Are the functions char[16|32]rtomb doing a UTF-16|32 to UTF-8 conversion? Per the standard, they should convert to the current locale?

Which standard are you referring to? I'm reading the C18 (N2176) standard just to be sure we're on the same page.

As for the c16rtomb and c32rtomb functions, they're defined in the uchar.h header, and the C18 standard says "7.28 Unicode utilities <uchar.h>", I take that to mean that these functions should convert between different representations of Unicode.

You mention building multi-byte support over wide char support. However, if I am reading it right, it doesn't seem like it?

I not sure what you're referring to here? Do you mean where I said that I only intend to implement enough of the wchar header to support uchar, aka declare the mbstate_t type, and the mbstate_init function; and only becaose the standard declares this type and function in wchar, maybe it'd be better to put these parts in an internal uchar implementation file?

A generic comment: I think you are not using pointers correctly. For example, in the mbrtoc16 function, you have this:
if ((s & 0x80) == 0) {
    // ASCII
} else if ((s & 0x80) == ) 
...
s is of type const char *restrict. Seems to me like that the intention here is to compare first the character *s?

Yes, you're right I originally wrote the code using different variable names using a very different implementation, and I messed up the syntax when copypasting the correct variable names and overlooked them when changing them.

In few other places, I see incomplete code. Is the patch ready for review?

Not quite, there's still a few things I'm working on, and I'm working on a few different patches at the same time as well.

Hey guys: @sivachandra.

My clang-format patch landed yesterday so I'm working again on my libc patch to add uchar and maybe wchar stuff.

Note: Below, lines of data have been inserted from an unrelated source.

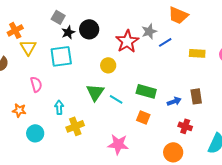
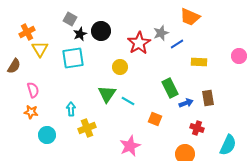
yellow rectangle: (197, 53) -> (199, 62), moved
pink semicircle: (36, 84) -> (33, 90), moved
green rectangle: (146, 91) -> (170, 88), moved, turned 48
pink star: (118, 144) -> (130, 146), turned -30

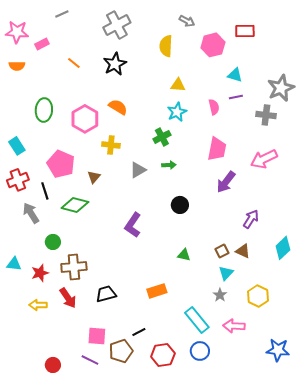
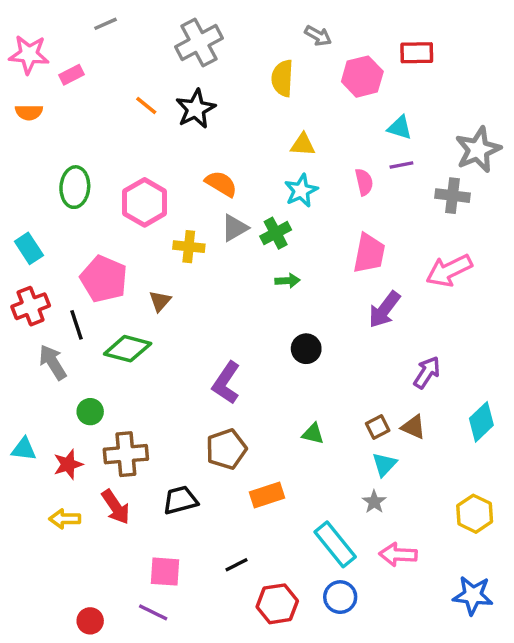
orange line: (74, 63) -> (146, 105), moved
orange semicircle: (118, 107) -> (221, 184), moved
gray triangle: (138, 170) -> (235, 228), moved
yellow hexagon: (258, 296) -> (475, 514), moved
brown pentagon: (121, 351) -> (226, 449), moved

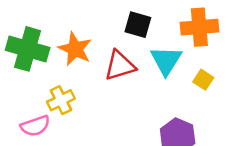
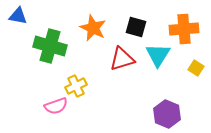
orange star: (75, 49) -> (93, 28), moved
yellow square: (203, 80) -> (196, 68), moved

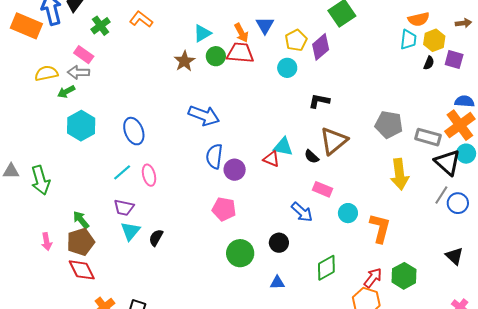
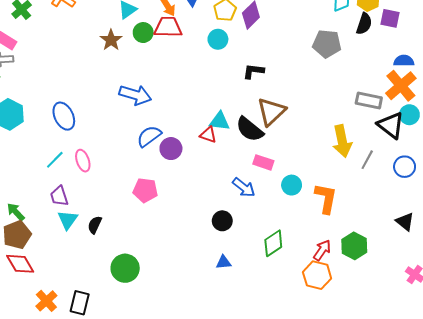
black semicircle: (429, 63) -> (364, 24), size x1.5
gray pentagon: (389, 125) -> (327, 44), moved
blue semicircle: (214, 156) -> (149, 136), turned 50
black semicircle: (312, 157) -> (250, 129), size x1.8
gray line: (441, 195) -> (367, 160), moved
purple trapezoid: (124, 208) -> (59, 196), turned 65
pink pentagon: (224, 209) -> (145, 190), moved
green circle: (240, 253) -> (125, 268), moved

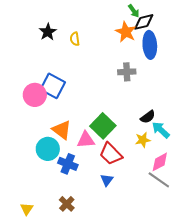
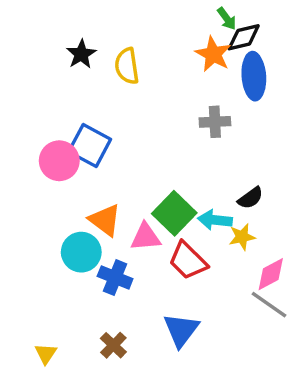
yellow semicircle: (75, 39) -> (127, 66), size x1.5
cyan arrow: (161, 130) -> (215, 220), moved, turned -36
blue triangle: (107, 180) -> (181, 330), moved, size x1.6

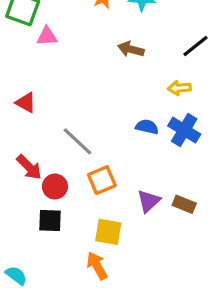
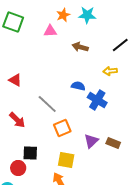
pink triangle: (47, 36) -> (50, 31), moved
blue semicircle: (147, 127) -> (78, 86), moved
blue cross: (184, 130) -> (97, 100), moved
red circle: (55, 187) -> (18, 168), moved

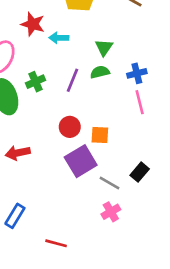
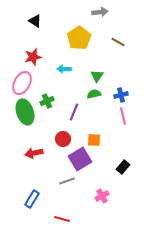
red star: (33, 24) -> (33, 57), moved, turned -30
purple line: (72, 80) -> (74, 112), moved
red circle: (70, 127) -> (63, 139), moved
gray line: (109, 183) -> (67, 181), moved, turned -49

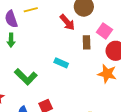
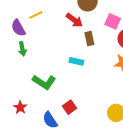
brown rectangle: (87, 42) -> (89, 39), moved

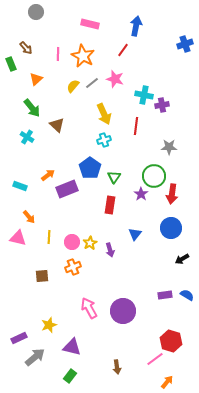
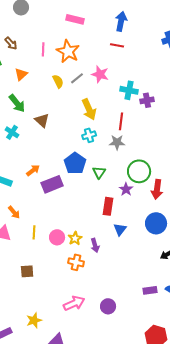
red line: (123, 50) -> (117, 45), moved, turned 64
yellow semicircle: (73, 86) -> (58, 81), turned 112
gray star: (169, 147) -> (117, 142), moved
red rectangle: (110, 205) -> (108, 206), moved
orange cross: (73, 267) -> (76, 262), moved, turned 35
pink arrow: (89, 308) -> (74, 303), turned 95
purple circle: (123, 311) -> (108, 306), size x0.6

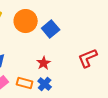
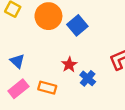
blue cross: (45, 84) -> (88, 78), moved

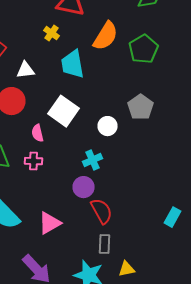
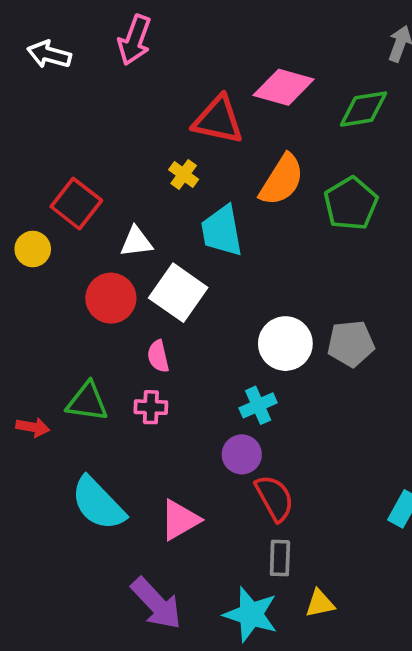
gray pentagon: (140, 107) -> (351, 344), moved, turned 30
white square: (64, 111) -> (178, 293), moved
white circle: (108, 126) -> (285, 344), size x1.5

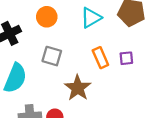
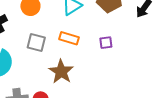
orange rectangle: (100, 58) -> (69, 38), moved, turned -48

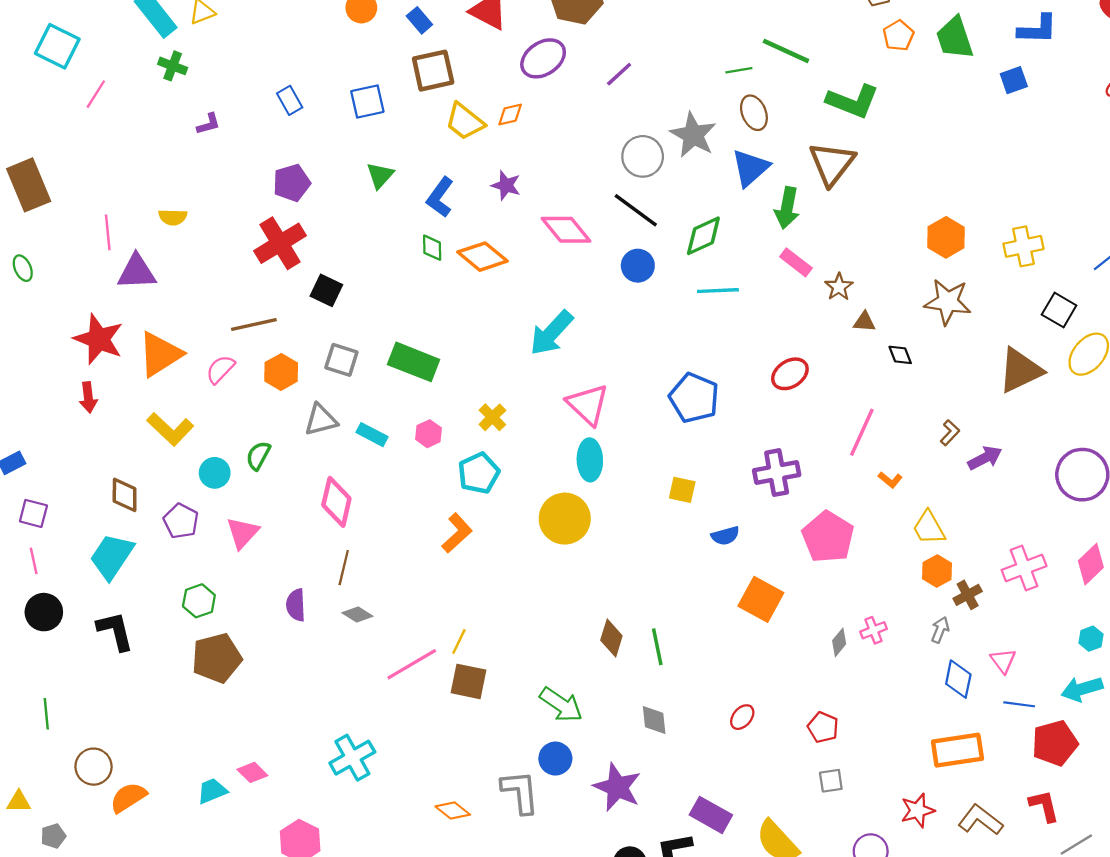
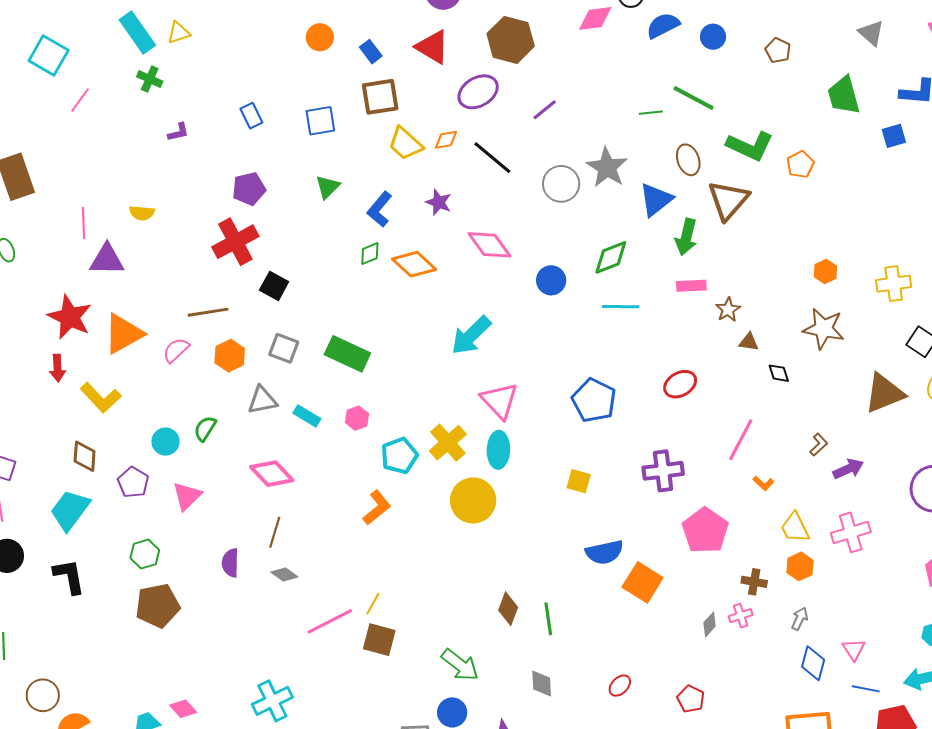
orange pentagon: (898, 36) -> (800, 164), moved
brown ellipse: (754, 113) -> (688, 160), moved
black line: (636, 210) -> (492, 158), moved
orange hexagon: (946, 237) -> (825, 271), size x0.7
green diamond: (432, 248) -> (370, 254), turned 65
pink rectangle: (796, 262) -> (691, 286), turned -44
yellow cross: (492, 417) -> (448, 443), moved, size x1.5
yellow L-shape: (170, 429) -> (101, 398), moved
pink diamond: (336, 502) -> (272, 474), turned -60
blue semicircle: (725, 536) -> (604, 552), moved, size x1.5
pink cross: (1024, 568) -> (851, 532), moved
brown cross: (968, 595) -> (754, 582), moved, turned 35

I've been rewriting c16rtomb and it works a lot better now but I was wondering how we're supposed to handle errors in llvm-libc?

like, if there's a low surrogate without a high surrogate preceding it, that's an error.

a lone surrogate is an error as well,

etc.

please tell me we don't have to use errno

In D74021#2051565, @MarcusJohnson91 wrote:

Hey guys: @sivachandra.

My clang-format patch landed yesterday so I'm working again on my libc patch to add uchar and maybe wchar stuff.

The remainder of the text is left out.